### What to do
If a line in the entries contains the string "számára", include that line in your answer.

### Material to process

- - - -

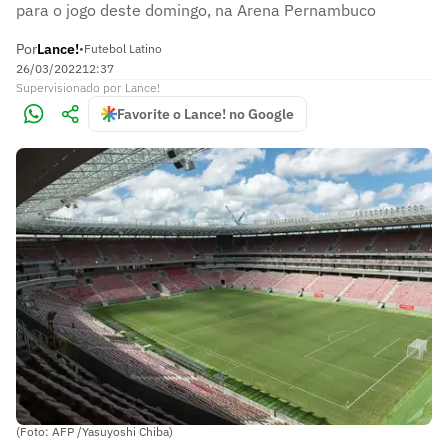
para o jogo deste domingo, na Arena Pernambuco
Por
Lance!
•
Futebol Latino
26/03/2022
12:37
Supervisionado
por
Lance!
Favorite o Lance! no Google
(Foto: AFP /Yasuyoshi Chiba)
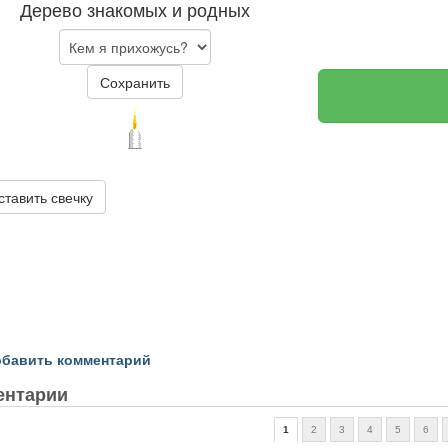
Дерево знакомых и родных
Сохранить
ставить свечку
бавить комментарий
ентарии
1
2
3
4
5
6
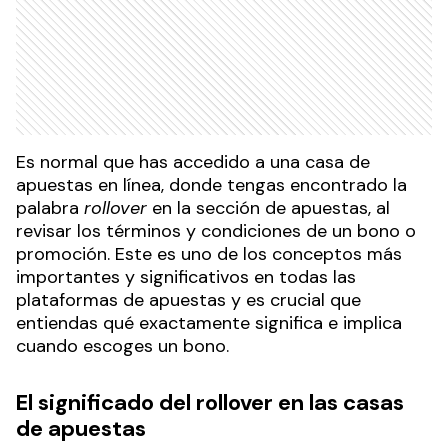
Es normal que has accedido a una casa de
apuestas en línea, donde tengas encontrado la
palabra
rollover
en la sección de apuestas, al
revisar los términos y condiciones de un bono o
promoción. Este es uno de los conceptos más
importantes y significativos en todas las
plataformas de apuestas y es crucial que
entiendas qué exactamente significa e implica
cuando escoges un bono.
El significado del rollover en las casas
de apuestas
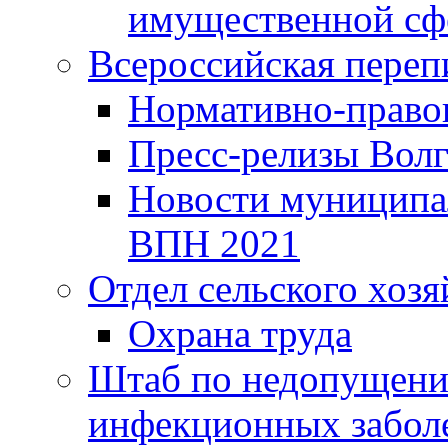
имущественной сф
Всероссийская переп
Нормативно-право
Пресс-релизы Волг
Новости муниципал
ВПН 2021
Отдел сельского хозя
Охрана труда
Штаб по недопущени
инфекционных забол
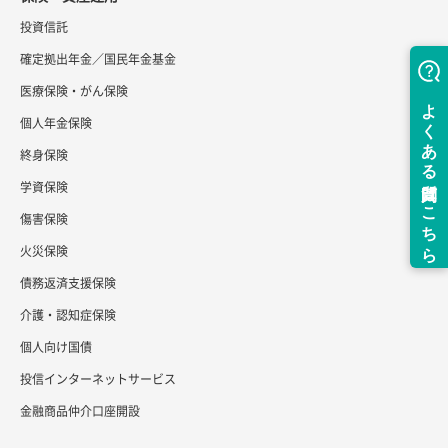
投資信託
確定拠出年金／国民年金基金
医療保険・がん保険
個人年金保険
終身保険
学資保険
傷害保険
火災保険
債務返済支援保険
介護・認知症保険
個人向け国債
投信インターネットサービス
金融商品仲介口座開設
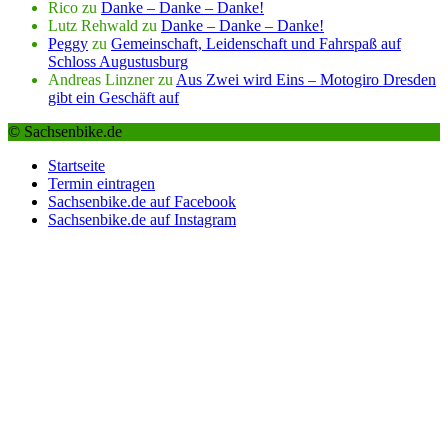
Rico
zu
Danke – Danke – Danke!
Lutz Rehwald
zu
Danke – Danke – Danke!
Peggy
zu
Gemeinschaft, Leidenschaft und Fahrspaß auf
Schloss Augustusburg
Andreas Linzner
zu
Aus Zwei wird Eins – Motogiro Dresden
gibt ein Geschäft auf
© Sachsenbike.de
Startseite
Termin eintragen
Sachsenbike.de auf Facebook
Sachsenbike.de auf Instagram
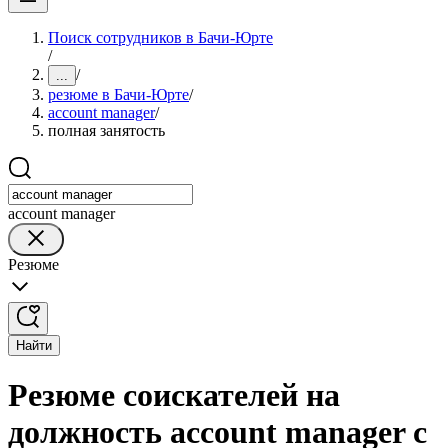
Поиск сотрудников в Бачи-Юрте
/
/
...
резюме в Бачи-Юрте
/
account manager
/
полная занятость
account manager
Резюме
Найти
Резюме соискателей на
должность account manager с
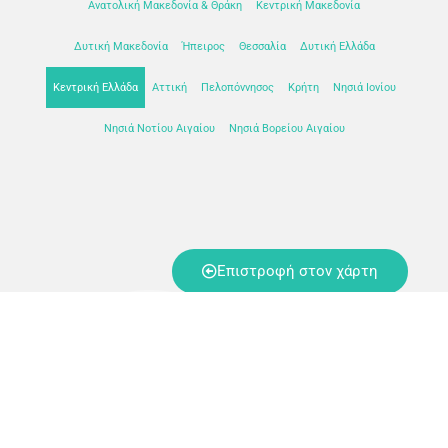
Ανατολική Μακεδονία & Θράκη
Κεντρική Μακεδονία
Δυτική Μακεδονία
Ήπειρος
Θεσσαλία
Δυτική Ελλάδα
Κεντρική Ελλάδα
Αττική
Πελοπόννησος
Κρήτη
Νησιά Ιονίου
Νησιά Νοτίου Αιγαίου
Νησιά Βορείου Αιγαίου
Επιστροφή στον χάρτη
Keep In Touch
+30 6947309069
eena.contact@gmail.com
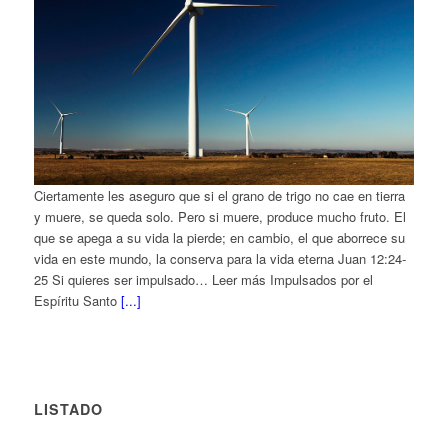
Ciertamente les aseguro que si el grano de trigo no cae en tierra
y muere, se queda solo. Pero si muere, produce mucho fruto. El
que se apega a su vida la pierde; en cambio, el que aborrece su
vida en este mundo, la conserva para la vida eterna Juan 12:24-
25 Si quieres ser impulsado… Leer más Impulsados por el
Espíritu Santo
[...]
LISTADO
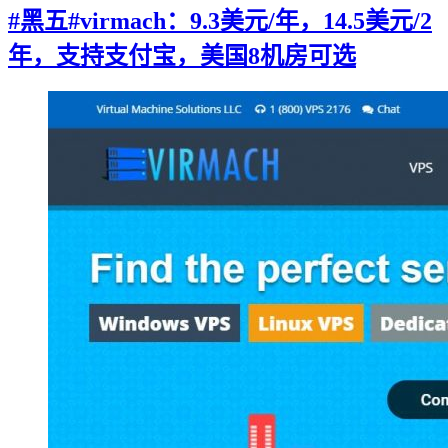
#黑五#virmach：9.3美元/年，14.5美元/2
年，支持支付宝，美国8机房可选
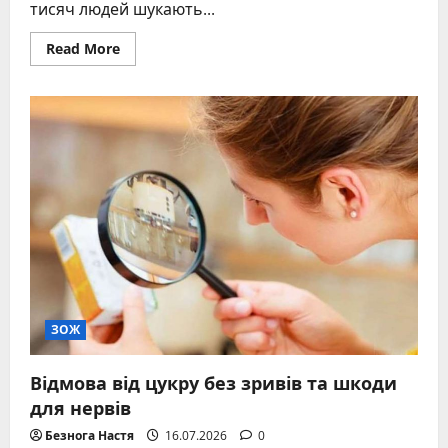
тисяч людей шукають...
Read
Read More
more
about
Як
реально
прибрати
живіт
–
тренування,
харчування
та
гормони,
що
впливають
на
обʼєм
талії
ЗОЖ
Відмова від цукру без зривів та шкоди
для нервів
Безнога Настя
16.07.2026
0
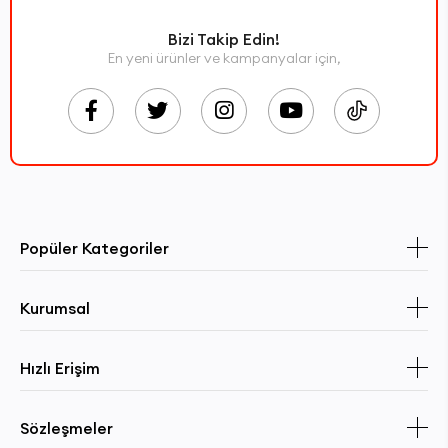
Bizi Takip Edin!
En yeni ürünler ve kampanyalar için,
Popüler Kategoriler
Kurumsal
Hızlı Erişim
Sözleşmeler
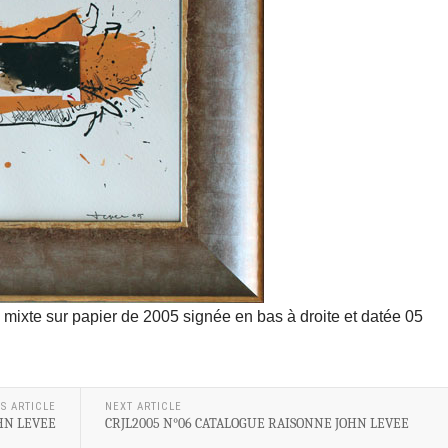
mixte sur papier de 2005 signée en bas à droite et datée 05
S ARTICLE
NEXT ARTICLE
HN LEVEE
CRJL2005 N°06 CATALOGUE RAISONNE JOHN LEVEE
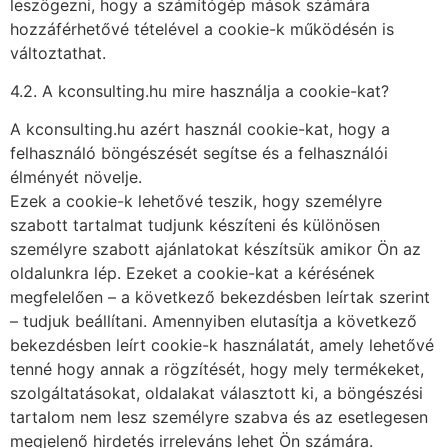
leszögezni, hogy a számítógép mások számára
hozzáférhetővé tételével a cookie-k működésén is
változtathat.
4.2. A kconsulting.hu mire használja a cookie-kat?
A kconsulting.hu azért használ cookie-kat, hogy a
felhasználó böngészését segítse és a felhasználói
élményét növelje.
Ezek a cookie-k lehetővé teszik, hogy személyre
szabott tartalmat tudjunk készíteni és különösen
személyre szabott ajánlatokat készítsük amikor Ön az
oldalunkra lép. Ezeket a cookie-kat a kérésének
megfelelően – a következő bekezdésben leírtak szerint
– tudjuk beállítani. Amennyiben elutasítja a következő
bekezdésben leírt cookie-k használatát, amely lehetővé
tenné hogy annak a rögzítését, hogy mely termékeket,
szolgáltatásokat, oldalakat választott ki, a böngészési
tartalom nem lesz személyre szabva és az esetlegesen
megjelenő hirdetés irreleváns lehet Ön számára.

- - - -

### The completed task
leszögezni, hogy a számítógép mások számára
megjelenő hirdetés irreleváns lehet Ön számára.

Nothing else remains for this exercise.